Spielzeiten richte ich gerne nach dir, bin momentan eh krankheitsbedingt Zuhause, für die nächsten 2-3 Monate, sodass wir auch mehrere Chars hochziehen könnten bei Interesse. Samstags habe ich Raid - Start 21 Uhr bis opend End - ansonsten sind mir die Zeiten egal.

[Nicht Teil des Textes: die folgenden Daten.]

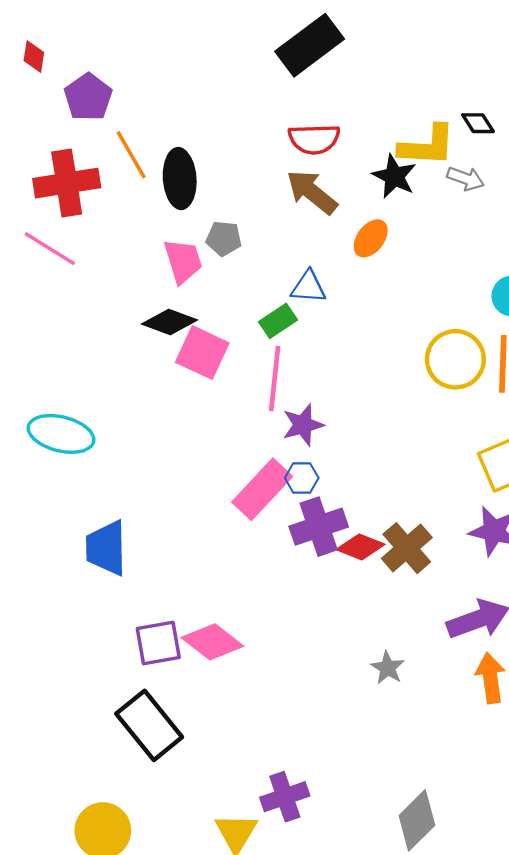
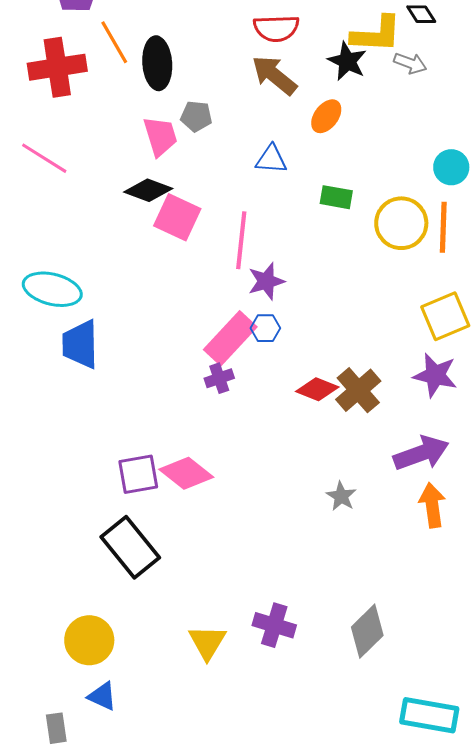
pink line: (50, 249) -> (44, 158), moved
green rectangle: (278, 321) -> (336, 197), moved, turned 44
purple cross: (319, 527) -> (219, 378), moved, size x0.6
blue trapezoid: (106, 548) -> (80, 344), moved
purple cross: (285, 797) -> (274, 625), moved, turned 36

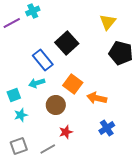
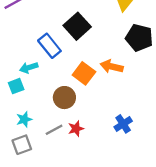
cyan arrow: (37, 83) -> (29, 68), moved
orange arrow: (97, 98) -> (112, 66), moved
cyan star: (21, 115) -> (24, 119), moved
gray line: (48, 149) -> (54, 130), moved

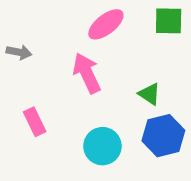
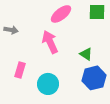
pink rectangle: (35, 122) -> (20, 70), turned 42
cyan circle: (102, 146) -> (48, 84), moved

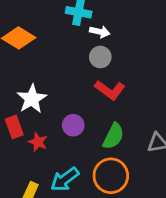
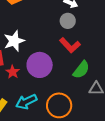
purple circle: (73, 125) -> (40, 65), size x1.6
green semicircle: (113, 136) -> (81, 70), moved

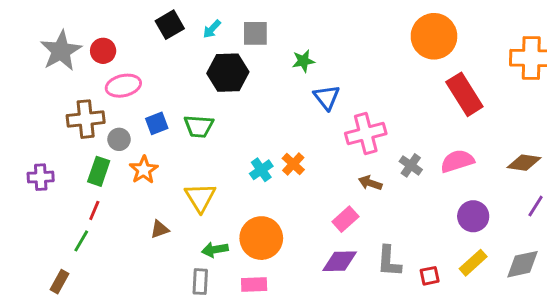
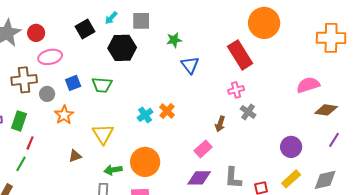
black square: (170, 25) -> (85, 29), moved
red rectangle: (464, 94) -> (240, 55), moved
pink cross: (366, 134) -> (236, 90), moved, size x0.6
pink semicircle: (457, 161) -> (308, 85), moved
green rectangle: (99, 171) -> (19, 121), moved
brown arrow: (370, 183) -> (220, 124), turned -91

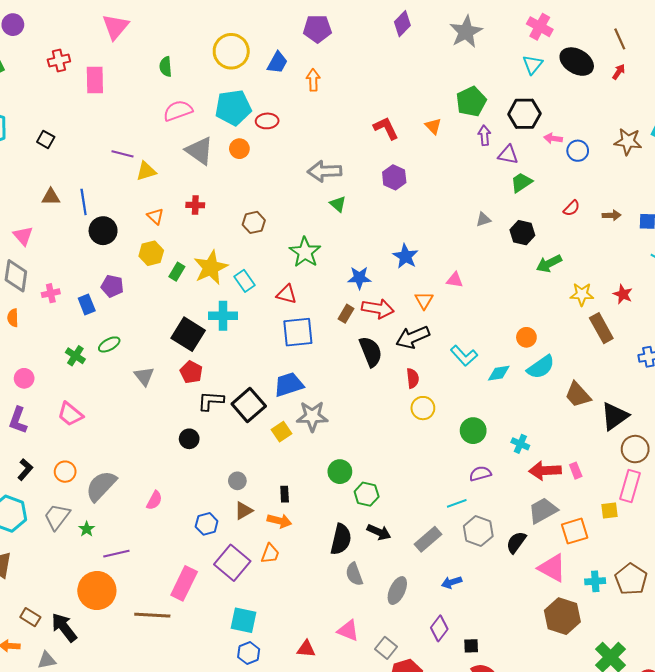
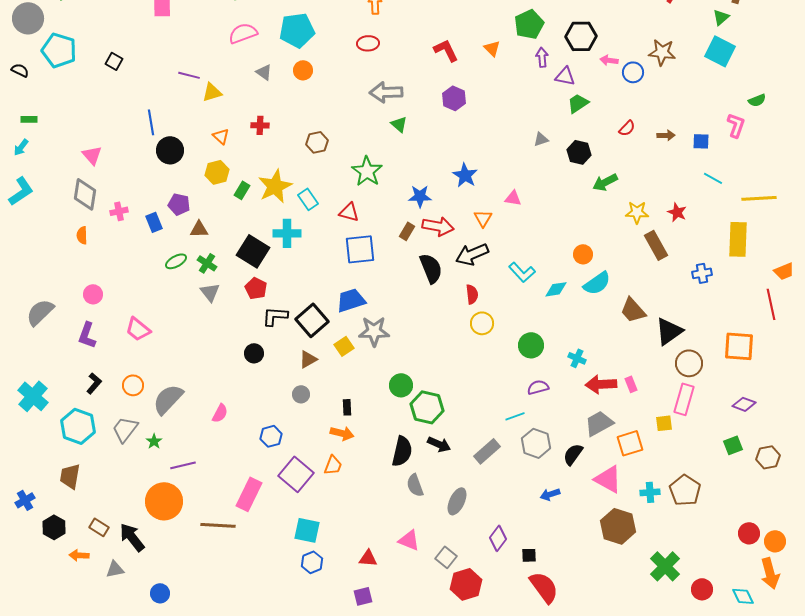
red ellipse: (267, 121) -> (368, 43), moved
brown star: (628, 141) -> (662, 52), moved
gray triangle: (199, 151) -> (264, 72), size x0.6
brown triangle: (51, 197) -> (199, 229), moved
green cross: (75, 356) -> (207, 263), moved
green hexagon: (367, 494) -> (427, 407), size x1.4
brown triangle: (244, 511) -> (308, 359), moved
blue arrow: (452, 582) -> (550, 494), moved

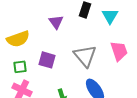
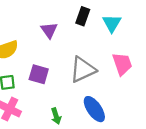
gray triangle: (85, 56) -> (83, 70), turned 45

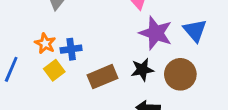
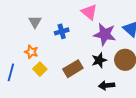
blue cross: (71, 49) -> (62, 31), moved

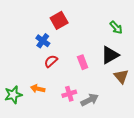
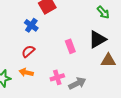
red semicircle: (51, 61) -> (28, 51), moved
brown triangle: (121, 76) -> (108, 60), turned -49

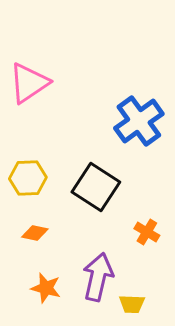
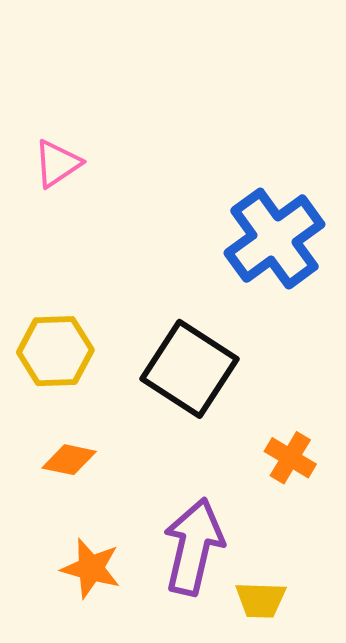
pink triangle: (29, 83) -> (57, 164), size x0.6

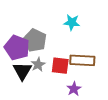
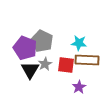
cyan star: (72, 22) -> (79, 43), moved

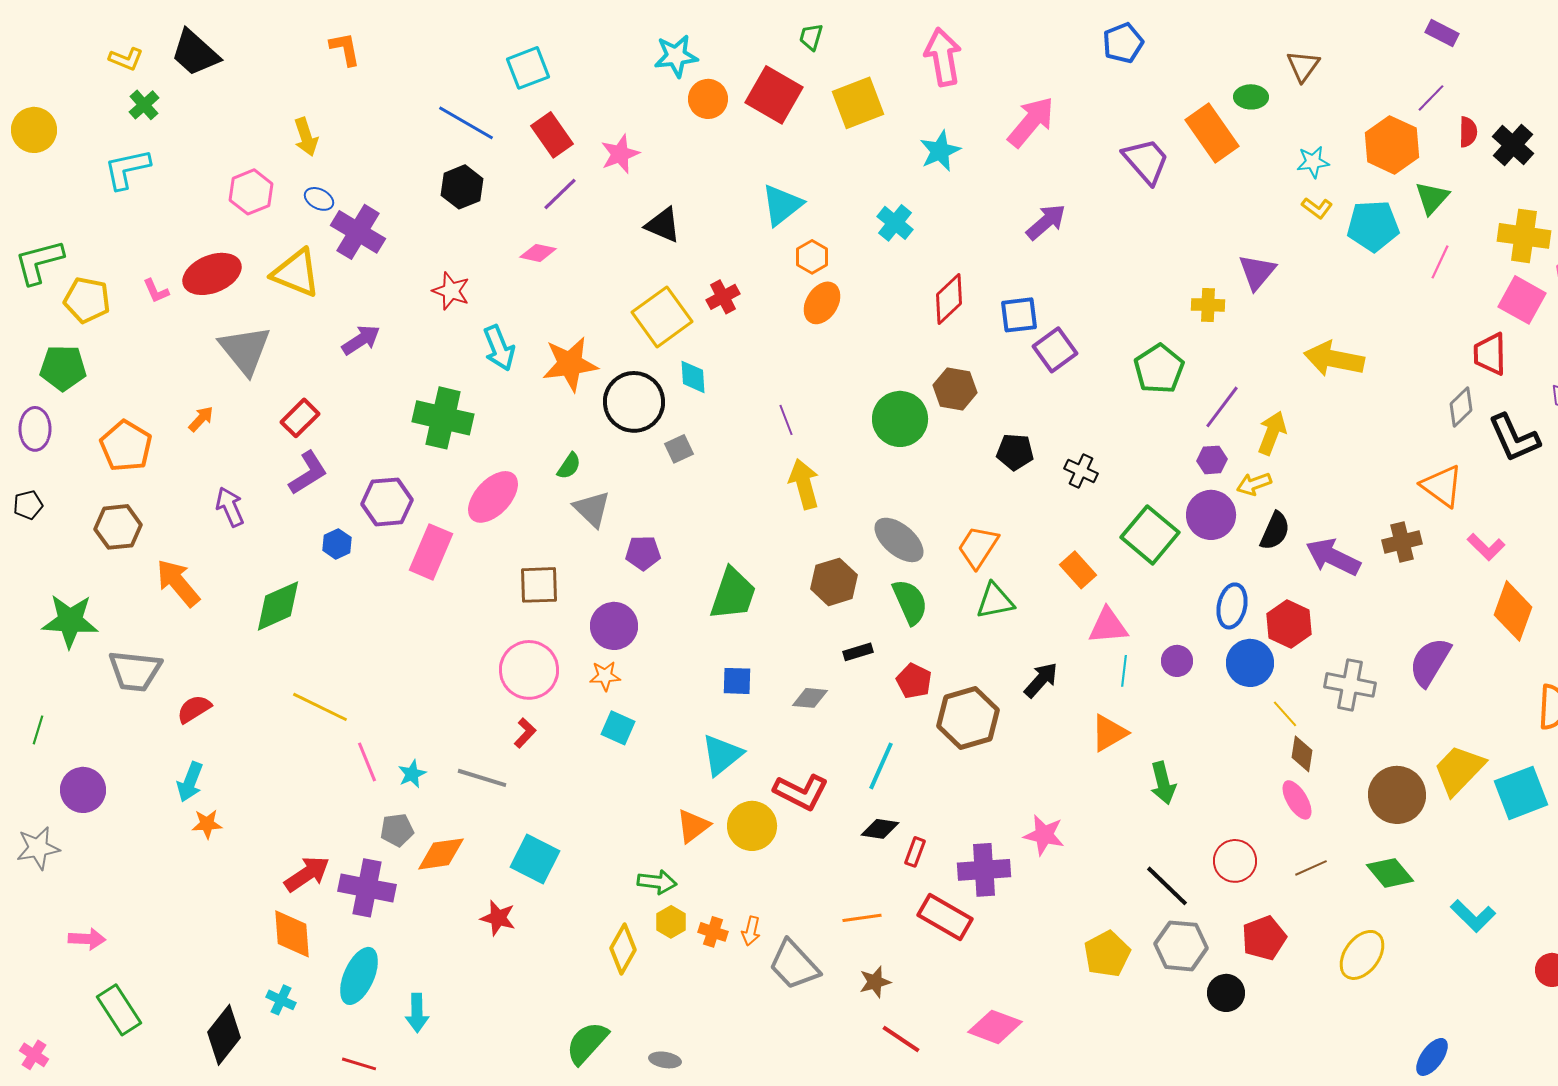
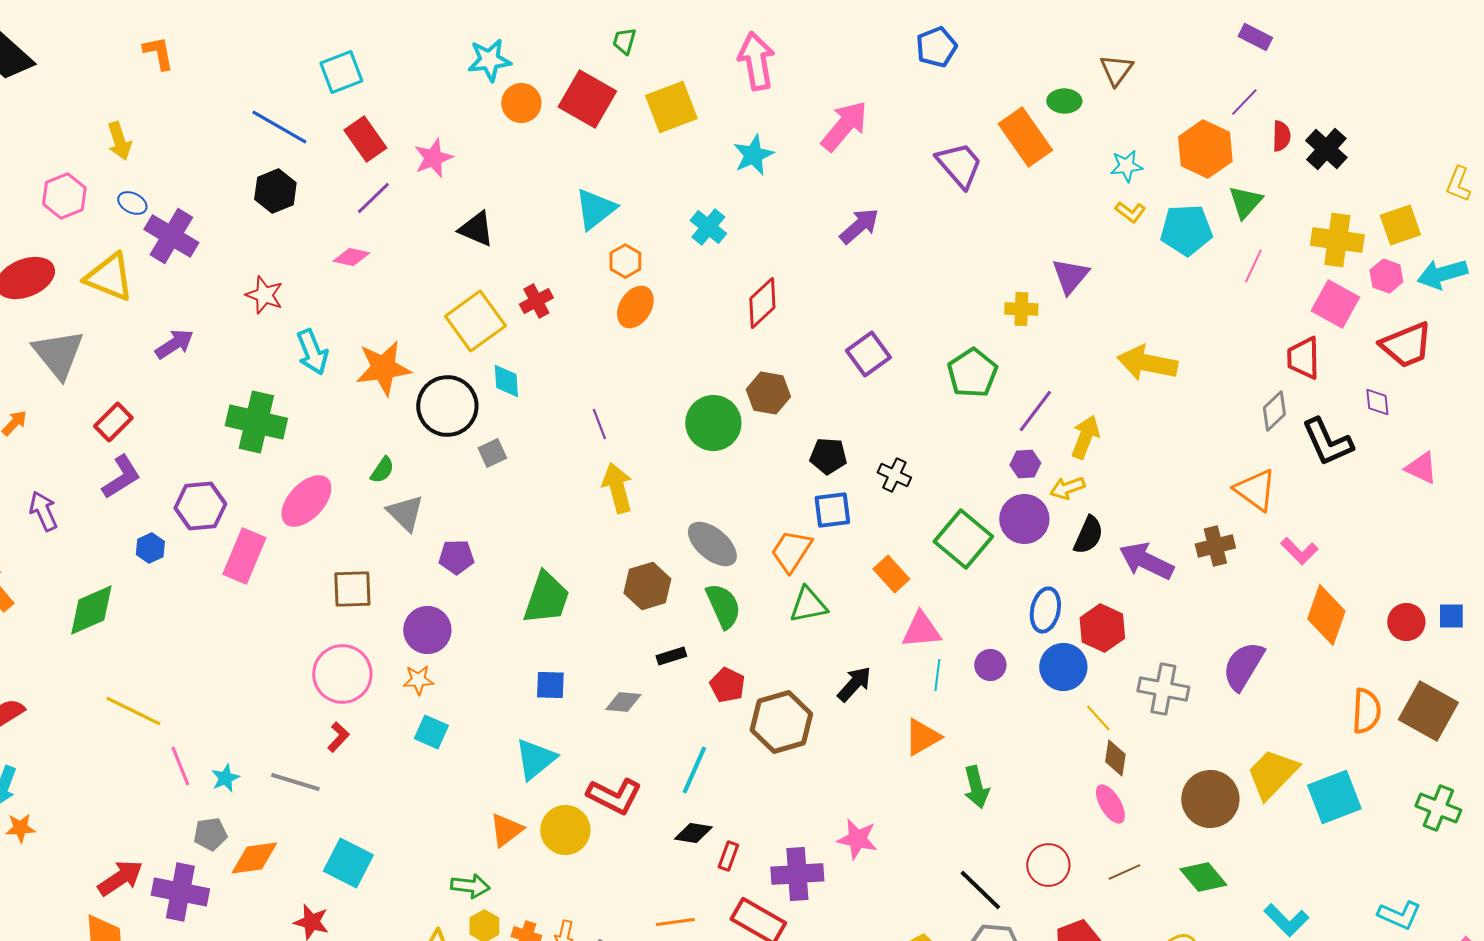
blue square: (1019, 315) -> (832, 510), moved

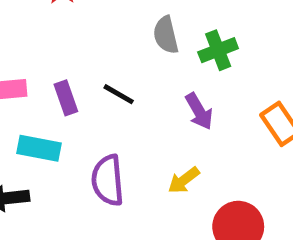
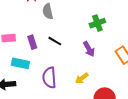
gray semicircle: (166, 35) -> (48, 11), moved

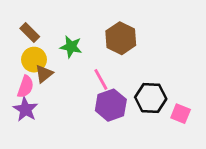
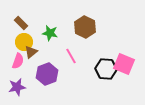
purple hexagon: (111, 105) -> (47, 74), moved
purple star: (25, 109) -> (17, 87), moved, turned 30
pink square: (181, 114) -> (124, 64), moved, size x1.5

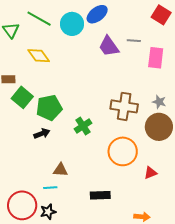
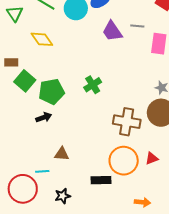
brown cross: (124, 106) -> (127, 122), moved
green cross: (83, 126) -> (93, 85), moved
orange circle: (123, 151) -> (124, 161), moved
cyan line: (50, 188) -> (42, 171), moved
black star: (48, 212) -> (63, 196), moved

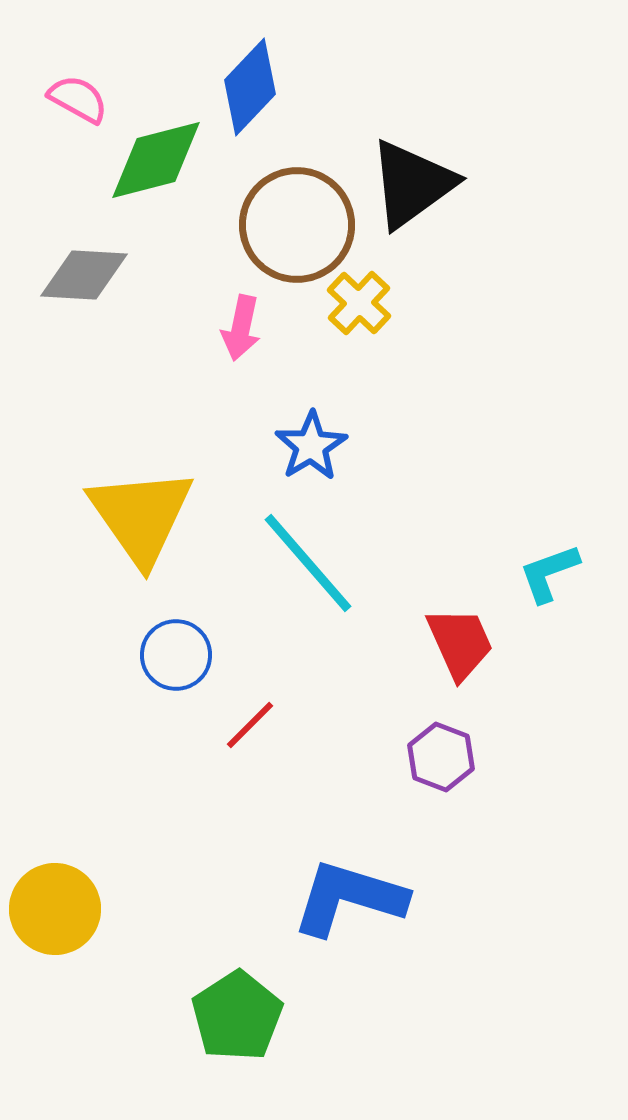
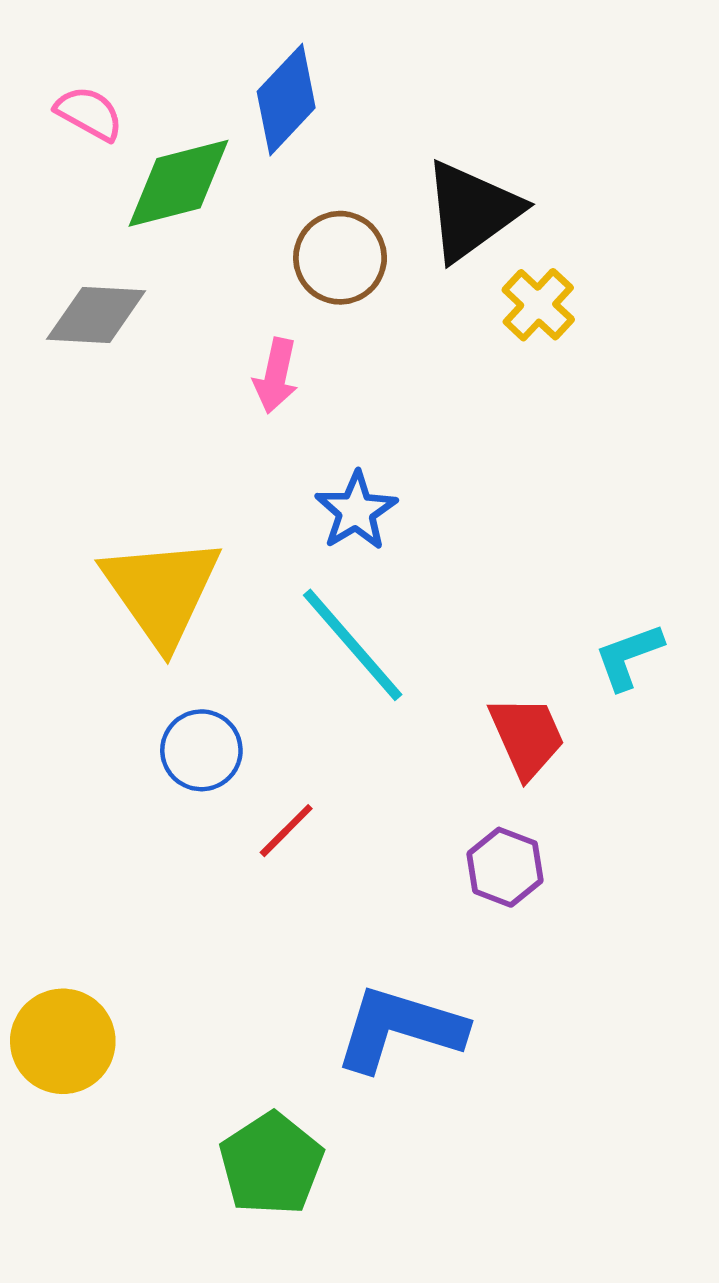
brown circle: (297, 225) -> (340, 258), size x0.7
yellow cross: (359, 303) -> (538, 305), moved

Ich bin übrigens männlich , fast 29 Jahre alt und heiße Arne 

*Meine Bedingungen:*

*Du *übernimmst die Kosten für World of Warcraft, also Battlechest plus Warlords of Draenor (bekommt man zusammen schon für 25&#8364

 

*Ich *übernehme im März dann die 2 Monats-Gamecard, sodas du deinen Gratismonat plus die Werbt einen Freund Belohnung erhälst. (Erfahrungsgemäß bekommt man beides nach ca 40 tagen gutgeschrieben, da erst die 30 Tage meines Accounts ablaufen müssen, plus ca 10 Tage dazu gerechnet werden von Blizzard - fragt mich nicht warum 

 

*Du *solltest zudem gut drauf sein und ein gewisses Maß an Reife besitzen 

 

Da es sich um einen neuen Account handelt, werde ich keine Erbstücke haben, geht dank Werbt einen Freund aber auch so schnell genug, das sollte dir vor Beginn klar sein. Solltest Du trotzdem mit Erbstücken spielen wollen, müsstest du die Goldkosten dafür übernehmen ( Erbstücke mit EXP Boost bis Stufe 90: Kopf (1500g), Schultern (1500g), Brust (1500g), Hose (1500g), Umhang (1500g), Waffe (1850g), Schild (1500g) =10850g - liegt in Deinem Ermessen ob du mit oder ohne Erbstücke spielen willst.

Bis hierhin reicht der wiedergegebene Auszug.